Even when you don’t have control over what’s about to happen, worry can serve as an emotional buffer. The feeling is so unbelievably unpleasant that, at the very least, anything that happens in the end will feel better in comparison, she noted. Bracing for the worst can actually dull bad news and make good news feel even better.
The conclusion of Sweeny’s analysis: Worrying the right amount is better than not worrying at all.
Easier said than done.
We’re all wired to worry, though how much we actually do depends on our genes, parents and personal mindset, said Melanie Greenberg, a clinical psychologist in Mill Valley, California, and author of the new book “The Stress-Proof Brain.”
She agrees worry can have an upside, but warns that too much of it can lead to problems. About 85 percent of the things people worry about never happen, she said.
How to Start Worrying Better
1. Avoid the unhealthy kind
“If worry interferes with your life, if you can’t focus and concentrate, if it’s spoiling your pleasure in life, if you’re procrastinating because you’re so worried about how things will go, if you’re just keyed up all the time and can’t relax, if you’re worrying about the same thing over and over and you can’t put it aside, that would be unproductive,” Greenberg said.
If you catastrophize a situation — or dwell on the worst-case scenarios that might happen — that’s just going to make you feel more anxious and helpless, she added.
2. Don’t confuse worry and rumination
Worry means focusing on future negative events that you can anticipate or prepare for, Sweeny’s analysis notes. It draws attention to opportunities. Rumination, on the other hand, involves dwelling on past events and mistakes. It’s an unhealthy loop of thoughts that can fuel depression, according to the American Psychological Association.
3. Prepare a checklist
When Sweeny feels worried, she runs through a mental checklist.
First, she asks herself: “Is there anything I could do to ensure or increase the likelihood of a good outcome?”
If not, she asks: “Is there anything I could do to prepare for a bad outcome if it occurs?”
If you’ve exhausted all of those possibilities, all you can do is distract yourself, Sweeny said. Failing that, try to take some comfort in the fact that whatever happens, at least you won’t have to worry about it anymore once the outcome comes to pass. "Our brains don’t like ambiguity, they prefer certainty,” Greenberg added.
4. Limit the amount of time you worry
Try to establish “worry periods” — or specific times when you’re allowed to worry for 15 minutes, Greenberg suggested. When you start to fret, tell yourself to put it off until 10 a.m., noon — whatever your preferred time. That way, you get a bit more control and you’re training yourself to worry only at certain times.

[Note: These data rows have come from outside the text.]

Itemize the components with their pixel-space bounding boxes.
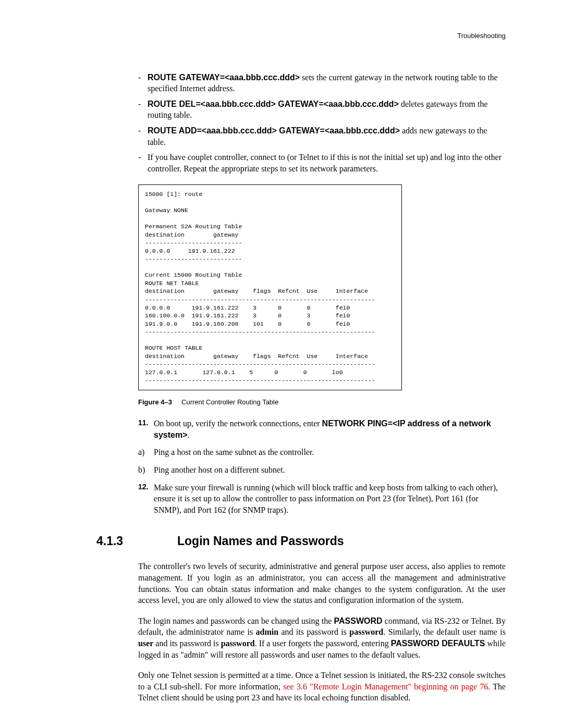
bullet-dash: - xyxy=(138,72,148,94)
bullet-item: - ROUTE ADD=<aaa.bbb.ccc.ddd> GATEWAY=<a… xyxy=(138,125,506,147)
paragraph: Only one Telnet session is permitted at … xyxy=(138,670,506,704)
step-text: On boot up, verify the network connectio… xyxy=(154,418,506,440)
figure-label: Figure 4–3 xyxy=(138,398,172,406)
command-text: PASSWORD DEFAULTS xyxy=(391,639,485,648)
step-12: 12. Make sure your firewall is running (… xyxy=(138,482,506,516)
bold-text: admin xyxy=(256,627,279,636)
bold-text: password xyxy=(221,639,255,648)
bullet-text: If you have couplet controller, connect … xyxy=(148,152,506,174)
bullet-dash: - xyxy=(138,98,148,121)
step-11: 11. On boot up, verify the network conne… xyxy=(138,418,506,440)
step-11a: a) Ping a host on the same subnet as the… xyxy=(138,447,506,458)
bullet-item: - ROUTE GATEWAY=<aaa.bbb.ccc.ddd> sets t… xyxy=(138,72,506,94)
step-marker: 11. xyxy=(138,418,154,440)
figure-caption: Figure 4–3Current Controller Routing Tab… xyxy=(138,398,506,407)
step-marker: a) xyxy=(138,447,154,458)
text-run: . If a user forgets the password, enteri… xyxy=(255,639,391,648)
step-text: Ping another host on a different subnet. xyxy=(154,464,506,476)
section-number: 4.1.3 xyxy=(57,533,177,549)
text-run: and its password is xyxy=(153,639,221,648)
main-content: - ROUTE GATEWAY=<aaa.bbb.ccc.ddd> sets t… xyxy=(138,72,506,704)
command-text: ROUTE DEL=<aaa.bbb.ccc.ddd> GATEWAY=<aaa… xyxy=(148,100,399,108)
section-title: Login Names and Passwords xyxy=(177,533,344,549)
step-marker: b) xyxy=(138,464,154,476)
figure-title: Current Controller Routing Table xyxy=(181,398,278,406)
bullet-text: ROUTE ADD=<aaa.bbb.ccc.ddd> GATEWAY=<aaa… xyxy=(148,125,506,147)
bullet-item: - ROUTE DEL=<aaa.bbb.ccc.ddd> GATEWAY=<a… xyxy=(138,98,506,121)
section-heading: 4.1.3 Login Names and Passwords xyxy=(138,533,506,549)
paragraph: The controller's two levels of security,… xyxy=(138,561,506,606)
page-header-right: Troubleshooting xyxy=(57,31,506,41)
step-text: Ping a host on the same subnet as the co… xyxy=(154,447,506,458)
step-lead: On boot up, verify the network connectio… xyxy=(154,419,322,428)
step-11b: b) Ping another host on a different subn… xyxy=(138,464,506,476)
step-text: Make sure your firewall is running (whic… xyxy=(154,482,506,516)
routing-table-output: 15000 [1]: route Gateway NONE Permanent … xyxy=(138,184,402,390)
command-text: ROUTE ADD=<aaa.bbb.ccc.ddd> GATEWAY=<aaa… xyxy=(148,126,400,135)
bullet-dash: - xyxy=(138,152,148,174)
cross-reference-link[interactable]: see 3.6 "Remote Login Management" beginn… xyxy=(283,682,490,691)
step-tail: . xyxy=(188,430,190,439)
text-run: and its password is xyxy=(278,627,349,636)
bold-text: user xyxy=(138,639,153,648)
bold-text: password xyxy=(349,627,383,636)
command-text: PASSWORD xyxy=(334,616,383,625)
text-run: The login names and passwords can be cha… xyxy=(138,616,334,625)
bullet-dash: - xyxy=(138,125,148,147)
bullet-text: ROUTE DEL=<aaa.bbb.ccc.ddd> GATEWAY=<aaa… xyxy=(148,98,506,121)
command-text: ROUTE GATEWAY=<aaa.bbb.ccc.ddd> xyxy=(148,73,300,82)
bullet-text: ROUTE GATEWAY=<aaa.bbb.ccc.ddd> sets the… xyxy=(148,72,506,94)
bullet-item: - If you have couplet controller, connec… xyxy=(138,152,506,174)
text-run: . Similarly, the default user name is xyxy=(383,627,506,636)
step-marker: 12. xyxy=(138,482,154,516)
paragraph: The login names and passwords can be cha… xyxy=(138,615,506,660)
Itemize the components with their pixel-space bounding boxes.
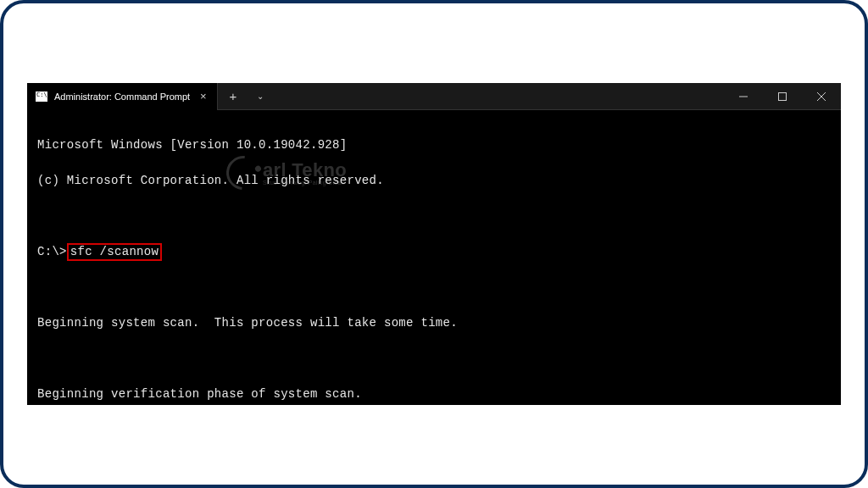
command-prompt-icon: [36, 92, 47, 102]
tab-dropdown-button[interactable]: ⌄: [248, 83, 272, 110]
close-tab-button[interactable]: ×: [197, 90, 210, 103]
tab-title: Administrator: Command Prompt: [54, 92, 190, 102]
version-line: Microsoft Windows [Version 10.0.19042.92…: [37, 136, 831, 154]
plus-icon: +: [230, 89, 237, 103]
svg-rect-1: [779, 92, 787, 100]
content-area: Administrator: Command Prompt × + ⌄: [14, 14, 854, 474]
title-bar: Administrator: Command Prompt × + ⌄: [27, 83, 841, 110]
maximize-button[interactable]: [763, 83, 802, 110]
new-tab-button[interactable]: +: [218, 83, 249, 110]
copyright-line: (c) Microsoft Corporation. All rights re…: [37, 172, 831, 190]
minimize-icon: [739, 92, 748, 101]
out-line: [37, 350, 831, 368]
window-controls: [724, 83, 841, 110]
minimize-button[interactable]: [724, 83, 763, 110]
chevron-down-icon: ⌄: [257, 92, 264, 101]
close-button[interactable]: [802, 83, 841, 110]
command-highlight: sfc /scannow: [67, 243, 162, 261]
blank-line: [37, 208, 831, 225]
terminal-window: Administrator: Command Prompt × + ⌄: [27, 83, 841, 405]
terminal-body[interactable]: Microsoft Windows [Version 10.0.19042.92…: [27, 110, 841, 405]
prompt-line: C:\>sfc /scannow: [37, 243, 831, 261]
prompt-prefix: C:\>: [37, 243, 67, 261]
outer-frame: Administrator: Command Prompt × + ⌄: [0, 0, 868, 488]
active-tab[interactable]: Administrator: Command Prompt ×: [27, 83, 218, 110]
maximize-icon: [778, 92, 787, 101]
out-line: Beginning verification phase of system s…: [37, 385, 831, 403]
close-icon: [817, 92, 826, 101]
blank-line: [37, 279, 831, 297]
out-line: Beginning system scan. This process will…: [37, 314, 831, 332]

5. Don’t get fused with your thoughts
Just because you think something is going to happen, doesn’t mean it will. Ask yourself: Is this true? Helpful? Get some distance from your thoughts and practice mindfulness, Greenberg advised. Try to connect with your senses in the present moment. Feel your body in the chair, walk barefoot outside, or name three things in the room.
6. Distract, rather than suppress, worry
When you try to suppress feelings, they can come back stronger, both Greenberg and Sweeny noted. That strategy can also backfire in other ways.
“Feelings are there for a reason. They’re informative for us,” Greenberg said.
“To the extent that worry is telling you there’s something you should be paying attention to, then ignoring it is to your peril,” Sweeny said.
Let worry motivate you, but if you find it unproductive, try to take your mind off things by getting engaged in other activities: Focus on work, do something enjoyable or try a stress-relieving coloring book for adults. You can’t worry and focus on getting a task done at the same time.